La pièce était encombrée de bric-à-brac. Reliques oubliées de temps plus nobles — épées tordues, plaques d'armure fissurées, soies fanées qui avaient été des robes royales. Un miroir terni penchait contre le mur, son verre toiletté d'araignée par l'âge. Il ne se donna pas la peine d'y jeter un œil.
Au lieu de cela, il se dirigea vers le coin le plus éloigné. Là, à demi recouvert par une tapisserie déchirée, gisait un tapis. Il le repoussa du pied.
Ses yeux accrochèrent immédiatement la petite boîte rouillée qui reposait en dessous. Il s'agenouilla et tira une clef de sa botte. Il lui avait fallu des semaines pour voler l'original et forger ce duplicata. Mais il l'avait fait. Pour ça.
Le couvercle grinça en s'ouvrant. Il faillit soupirer de soulagement en voyant le lit de velours séché et la fiole au-dessus. Le liquide tourbillonnait comme une ombre agitée.
Celle qu'il avait volée du stock personnel de sa mère, celle qu'il avait désespérément voulu boire.
C'était devenu une addiction avant qu'il ne le sache. Eldric l'attrapa avec des mains tremblantes et la déboucha.
Une senteur s'en éleva — comme un feu froid. Elle brouilla sa vision, juste une seconde. Fit bourdonner son sang. Tant de pensées déferlèrent en lui : la voix de sa mère, son dédain, la brûlure de sa gifle ce matin. Ses échecs. L'Assemblée.

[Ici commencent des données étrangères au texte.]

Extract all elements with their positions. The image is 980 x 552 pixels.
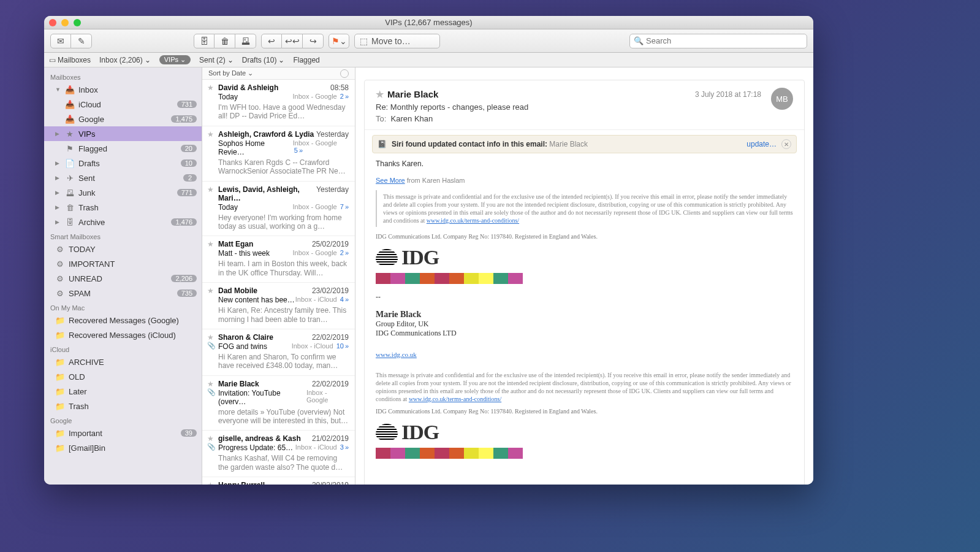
sidebar-archive[interactable]: ▶🗄Archive1,476 bbox=[44, 215, 202, 229]
site-link[interactable]: www.idg.co.uk bbox=[376, 351, 417, 358]
message-item[interactable]: ★📎Sharon & Claire22/02/2019FOG and twins… bbox=[202, 329, 355, 376]
favbar-inbox[interactable]: Inbox (2,206) ⌄ bbox=[99, 56, 151, 64]
message-item[interactable]: ★David & Ashleigh08:58TodayInbox - Googl… bbox=[202, 80, 355, 126]
sidebar-important[interactable]: ⚙IMPORTANT bbox=[44, 256, 202, 271]
sidebar-unread[interactable]: ⚙UNREAD2,206 bbox=[44, 271, 202, 286]
star-icon[interactable]: ★ bbox=[207, 434, 214, 443]
star-icon[interactable]: ★ bbox=[207, 286, 214, 295]
gear-icon: ⚙ bbox=[55, 274, 65, 283]
sidebar-google-important[interactable]: 📁Important39 bbox=[44, 426, 202, 440]
close-icon[interactable]: ✕ bbox=[781, 139, 791, 149]
star-icon[interactable]: ★ bbox=[207, 380, 214, 388]
see-more-link[interactable]: See More bbox=[376, 177, 405, 184]
search-input[interactable] bbox=[646, 36, 803, 45]
sidebar-icloud-trash[interactable]: 📁Trash bbox=[44, 399, 202, 413]
sidebar-vips[interactable]: ▶★VIPs bbox=[44, 126, 202, 141]
message-item[interactable]: ★📎Henry Burrell20/02/2019S10 spec sheet … bbox=[202, 477, 355, 485]
star-icon[interactable]: ★ bbox=[207, 481, 214, 485]
sidebar-recovered-google[interactable]: 📁Recovered Messages (Google) bbox=[44, 313, 202, 328]
sidebar-inbox-icloud[interactable]: 📥iCloud731 bbox=[44, 97, 202, 112]
gear-icon: ⚙ bbox=[55, 289, 65, 298]
contact-card-icon: 📓 bbox=[378, 140, 387, 148]
archive-icon: 🗄 bbox=[65, 218, 75, 227]
sidebar-drafts[interactable]: ▶📄Drafts10 bbox=[44, 156, 202, 171]
message-reader: ★Marie Black Re: Monthly reports - chang… bbox=[355, 67, 813, 485]
message-item[interactable]: ★📎Marie Black22/02/2019Invitation: YouTu… bbox=[202, 376, 355, 431]
folder-icon: 📁 bbox=[55, 387, 65, 396]
sidebar-icloud-old[interactable]: 📁OLD bbox=[44, 369, 202, 384]
message-item[interactable]: ★Dad Mobile23/02/2019New content has bee… bbox=[202, 283, 355, 329]
folder-icon: 📁 bbox=[55, 429, 65, 438]
sidebar-trash[interactable]: ▶🗑Trash bbox=[44, 200, 202, 215]
titlebar: VIPs (12,667 messages) bbox=[44, 16, 813, 29]
terms-link[interactable]: www.idg.co.uk/terms-and-conditions/ bbox=[409, 396, 501, 402]
favbar-mailboxes[interactable]: ▭ Mailboxes bbox=[49, 56, 91, 64]
color-bar bbox=[376, 273, 523, 284]
folder-icon: 📁 bbox=[55, 372, 65, 381]
sidebar-inbox[interactable]: ▼📥Inbox bbox=[44, 82, 202, 97]
star-icon[interactable]: ★ bbox=[207, 185, 214, 194]
mail-window: VIPs (12,667 messages) ✉︎ ✎ 🗄 🗑 🗳 ↩ ↩↩ ↪… bbox=[44, 16, 813, 485]
search-field[interactable]: 🔍 bbox=[629, 34, 807, 48]
star-icon[interactable]: ★ bbox=[207, 83, 214, 92]
star-icon[interactable]: ★ bbox=[207, 240, 214, 248]
move-to-button[interactable]: ⬚ Move to… bbox=[354, 34, 440, 48]
compose-button[interactable]: ✉︎ bbox=[50, 34, 71, 48]
folder-icon: 📁 bbox=[55, 443, 65, 453]
folder-icon: 📁 bbox=[55, 402, 65, 411]
sidebar-today[interactable]: ⚙TODAY bbox=[44, 242, 202, 256]
update-contact-button[interactable]: update… bbox=[746, 140, 777, 148]
from-name: Marie Black bbox=[387, 89, 438, 99]
message-item[interactable]: ★Ashleigh, Crawford & LydiaYesterdaySoph… bbox=[202, 126, 355, 182]
sidebar-flagged[interactable]: ⚑Flagged20 bbox=[44, 141, 202, 156]
to-name: Karen Khan bbox=[391, 114, 433, 123]
star-icon: ★ bbox=[65, 129, 75, 139]
section-google: Google bbox=[44, 413, 202, 426]
section-mailboxes: Mailboxes bbox=[44, 70, 202, 82]
sidebar-inbox-google[interactable]: 📥Google1,475 bbox=[44, 112, 202, 126]
sidebar-icloud-later[interactable]: 📁Later bbox=[44, 384, 202, 399]
junk-button[interactable]: 🗳 bbox=[235, 34, 256, 48]
sidebar-junk[interactable]: ▶🗳Junk771 bbox=[44, 185, 202, 200]
sidebar-icloud-archive[interactable]: 📁ARCHIVE bbox=[44, 355, 202, 369]
star-icon[interactable]: ★ bbox=[207, 333, 214, 342]
sort-header[interactable]: Sort by Date ⌄ bbox=[202, 67, 355, 80]
favbar-drafts[interactable]: Drafts (10) ⌄ bbox=[242, 56, 285, 64]
section-icloud: iCloud bbox=[44, 342, 202, 355]
sidebar-spam[interactable]: ⚙SPAM735 bbox=[44, 286, 202, 301]
terms-link[interactable]: www.idg.co.uk/terms-and-conditions/ bbox=[427, 217, 519, 224]
message-list: Sort by Date ⌄ ★David & Ashleigh08:58Tod… bbox=[202, 67, 355, 485]
filter-icon[interactable] bbox=[340, 69, 349, 78]
new-note-button[interactable]: ✎ bbox=[71, 34, 92, 48]
message-item[interactable]: ★Lewis, David, Ashleigh, Mari…YesterdayT… bbox=[202, 182, 355, 237]
archive-button[interactable]: 🗄 bbox=[194, 34, 215, 48]
inbox-icon: ⬚ bbox=[360, 36, 368, 46]
attachment-icon: 📎 bbox=[207, 443, 216, 451]
siri-contact-bar: 📓 Siri found updated contact info in thi… bbox=[372, 135, 797, 153]
message-item[interactable]: ★📎giselle, andreas & Kash21/02/2019Progr… bbox=[202, 431, 355, 477]
favbar-vips[interactable]: VIPs ⌄ bbox=[159, 55, 191, 64]
message-item[interactable]: ★Matt Egan25/02/2019Matt - this weekInbo… bbox=[202, 236, 355, 283]
reply-button[interactable]: ↩ bbox=[261, 34, 282, 48]
flag-button[interactable]: ⚑⌄ bbox=[329, 34, 349, 48]
star-icon[interactable]: ★ bbox=[207, 130, 214, 139]
flag-icon: ⚑ bbox=[65, 144, 75, 153]
star-icon[interactable]: ★ bbox=[376, 89, 384, 99]
avatar: MB bbox=[771, 88, 793, 110]
attachment-icon: 📎 bbox=[207, 342, 216, 350]
reader-subject: Re: Monthly reports - changes, please re… bbox=[376, 102, 793, 112]
sidebar-sent[interactable]: ▶✈Sent2 bbox=[44, 171, 202, 185]
reply-all-button[interactable]: ↩↩ bbox=[282, 34, 303, 48]
folder-icon: 📁 bbox=[55, 316, 65, 325]
color-bar bbox=[376, 448, 523, 459]
forward-button[interactable]: ↪ bbox=[303, 34, 324, 48]
sidebar: Mailboxes ▼📥Inbox 📥iCloud731 📥Google1,47… bbox=[44, 67, 202, 485]
sidebar-google-bin[interactable]: 📁[Gmail]Bin bbox=[44, 440, 202, 455]
favbar-sent[interactable]: Sent (2) ⌄ bbox=[199, 56, 234, 64]
favorites-bar: ▭ Mailboxes Inbox (2,206) ⌄ VIPs ⌄ Sent … bbox=[44, 53, 813, 67]
delete-button[interactable]: 🗑 bbox=[215, 34, 235, 48]
favbar-flagged[interactable]: Flagged bbox=[293, 56, 319, 64]
reader-date: 3 July 2018 at 17:18 bbox=[695, 90, 761, 99]
sidebar-recovered-icloud[interactable]: 📁Recovered Messages (iCloud) bbox=[44, 328, 202, 342]
document-icon: 📄 bbox=[65, 159, 75, 168]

Arzan.
Il porta la fiole à ses lèvres.
C'était amer — comme boire de la cendre et de la lumière d'étoile — mais ça brûla en descendant et quand ça atteignit son noyau, il le sentit.
Le rugissement et la puissance déferlant dans ses veines.... Et pourtant, c'était si, si calme. C'était si silencieux.
Ses membres lâchèrent alors que son dos heurtait le sol froid.
Il resta là, fixant le plafond fissuré. Les ombres dans les coins s'approfondirent. Quelque chose pulsa dans sa poitrine.
Et tandis que ses paupières se fermaient, la puissance explosa en lui. Il sourit, se délectant de la façon dont le liquide le faisait se sentir.